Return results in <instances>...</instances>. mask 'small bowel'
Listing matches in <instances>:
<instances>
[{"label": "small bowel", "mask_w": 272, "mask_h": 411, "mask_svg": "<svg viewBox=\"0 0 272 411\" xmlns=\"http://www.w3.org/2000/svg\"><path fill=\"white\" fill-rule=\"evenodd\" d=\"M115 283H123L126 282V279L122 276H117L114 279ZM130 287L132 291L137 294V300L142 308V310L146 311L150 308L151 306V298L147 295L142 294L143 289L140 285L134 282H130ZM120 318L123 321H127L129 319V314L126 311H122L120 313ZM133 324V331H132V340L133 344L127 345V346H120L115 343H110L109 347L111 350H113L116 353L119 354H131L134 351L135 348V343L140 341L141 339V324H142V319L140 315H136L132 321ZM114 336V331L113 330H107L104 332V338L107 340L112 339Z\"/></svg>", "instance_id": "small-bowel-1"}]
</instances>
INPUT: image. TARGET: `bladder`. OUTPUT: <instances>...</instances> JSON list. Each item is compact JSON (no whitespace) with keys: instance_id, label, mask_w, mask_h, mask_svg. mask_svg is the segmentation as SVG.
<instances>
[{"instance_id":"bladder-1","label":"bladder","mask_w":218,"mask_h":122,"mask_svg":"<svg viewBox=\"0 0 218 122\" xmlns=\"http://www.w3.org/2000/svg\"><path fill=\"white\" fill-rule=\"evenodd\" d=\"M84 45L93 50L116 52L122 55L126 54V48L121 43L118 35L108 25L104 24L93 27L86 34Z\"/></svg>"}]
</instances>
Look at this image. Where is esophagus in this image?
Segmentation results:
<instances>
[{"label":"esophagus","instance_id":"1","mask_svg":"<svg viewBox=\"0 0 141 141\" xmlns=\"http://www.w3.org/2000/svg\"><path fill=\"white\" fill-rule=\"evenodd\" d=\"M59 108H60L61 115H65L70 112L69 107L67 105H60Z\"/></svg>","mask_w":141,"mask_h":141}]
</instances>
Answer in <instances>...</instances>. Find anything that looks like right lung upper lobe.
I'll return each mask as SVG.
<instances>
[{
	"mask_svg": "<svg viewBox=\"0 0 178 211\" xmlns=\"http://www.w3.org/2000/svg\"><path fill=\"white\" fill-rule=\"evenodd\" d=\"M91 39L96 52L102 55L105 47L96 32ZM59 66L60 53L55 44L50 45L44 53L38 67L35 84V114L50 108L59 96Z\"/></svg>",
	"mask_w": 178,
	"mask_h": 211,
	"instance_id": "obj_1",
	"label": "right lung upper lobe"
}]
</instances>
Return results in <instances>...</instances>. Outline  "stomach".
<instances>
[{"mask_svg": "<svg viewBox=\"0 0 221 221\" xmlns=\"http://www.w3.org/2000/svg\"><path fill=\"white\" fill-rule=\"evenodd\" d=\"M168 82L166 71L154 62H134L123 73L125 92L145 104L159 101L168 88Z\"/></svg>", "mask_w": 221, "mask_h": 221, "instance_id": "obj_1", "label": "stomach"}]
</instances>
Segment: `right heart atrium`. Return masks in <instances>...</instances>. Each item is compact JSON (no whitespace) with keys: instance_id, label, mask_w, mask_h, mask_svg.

• Work instruction
This task calls for every entry above to be transcribed exactly.

• Final answer
Return results in <instances>...</instances>. mask 'small bowel'
Listing matches in <instances>:
<instances>
[{"label": "small bowel", "mask_w": 272, "mask_h": 411, "mask_svg": "<svg viewBox=\"0 0 272 411\" xmlns=\"http://www.w3.org/2000/svg\"><path fill=\"white\" fill-rule=\"evenodd\" d=\"M115 283H123L126 282V279L122 276H117L114 279ZM130 287L132 291L137 294V300L142 308V310L146 311L150 308L151 306V298L147 295L142 294L143 289L140 285L134 282H130ZM120 318L123 321H127L129 319V314L126 311H122L120 313ZM133 324V331H132V340L133 344L127 345V346H120L115 343H110L109 347L111 350H113L116 353L119 354H131L134 351L135 348V343L140 341L141 339V324H142V319L140 315H136L132 321ZM114 336V331L113 330H107L104 332V338L107 340L112 339Z\"/></svg>", "instance_id": "small-bowel-1"}]
</instances>
INPUT: image. TARGET: `bladder`. OUTPUT: <instances>...</instances> JSON list. Each item is compact JSON (no whitespace) with keys: instance_id, label, mask_w, mask_h, mask_svg. mask_svg is the segmentation as SVG.
<instances>
[{"instance_id":"bladder-1","label":"bladder","mask_w":218,"mask_h":122,"mask_svg":"<svg viewBox=\"0 0 218 122\" xmlns=\"http://www.w3.org/2000/svg\"><path fill=\"white\" fill-rule=\"evenodd\" d=\"M84 45L93 50L116 52L122 55L126 54V48L121 43L118 35L108 25L104 24L93 27L86 34Z\"/></svg>"}]
</instances>
Look at this image. Where is esophagus in this image?
Segmentation results:
<instances>
[{"label":"esophagus","instance_id":"1","mask_svg":"<svg viewBox=\"0 0 141 141\" xmlns=\"http://www.w3.org/2000/svg\"><path fill=\"white\" fill-rule=\"evenodd\" d=\"M59 108H60L61 115H65L70 112L69 107L67 105H60Z\"/></svg>","mask_w":141,"mask_h":141}]
</instances>
Answer in <instances>...</instances>. Find anything that looks like right lung upper lobe.
I'll return each mask as SVG.
<instances>
[{
	"mask_svg": "<svg viewBox=\"0 0 178 211\" xmlns=\"http://www.w3.org/2000/svg\"><path fill=\"white\" fill-rule=\"evenodd\" d=\"M91 39L96 52L102 55L105 47L96 32ZM59 66L60 53L55 44L50 45L44 53L38 67L35 84V114L50 108L59 96Z\"/></svg>",
	"mask_w": 178,
	"mask_h": 211,
	"instance_id": "obj_1",
	"label": "right lung upper lobe"
}]
</instances>
Return results in <instances>...</instances>. Outline  "stomach".
<instances>
[{"mask_svg": "<svg viewBox=\"0 0 221 221\" xmlns=\"http://www.w3.org/2000/svg\"><path fill=\"white\" fill-rule=\"evenodd\" d=\"M168 82L166 71L154 62H134L123 73L125 92L145 104L159 101L168 88Z\"/></svg>", "mask_w": 221, "mask_h": 221, "instance_id": "obj_1", "label": "stomach"}]
</instances>
Segment: `right heart atrium`. Return masks in <instances>...</instances>. Each item is compact JSON (no whitespace) with keys: instance_id, label, mask_w, mask_h, mask_svg.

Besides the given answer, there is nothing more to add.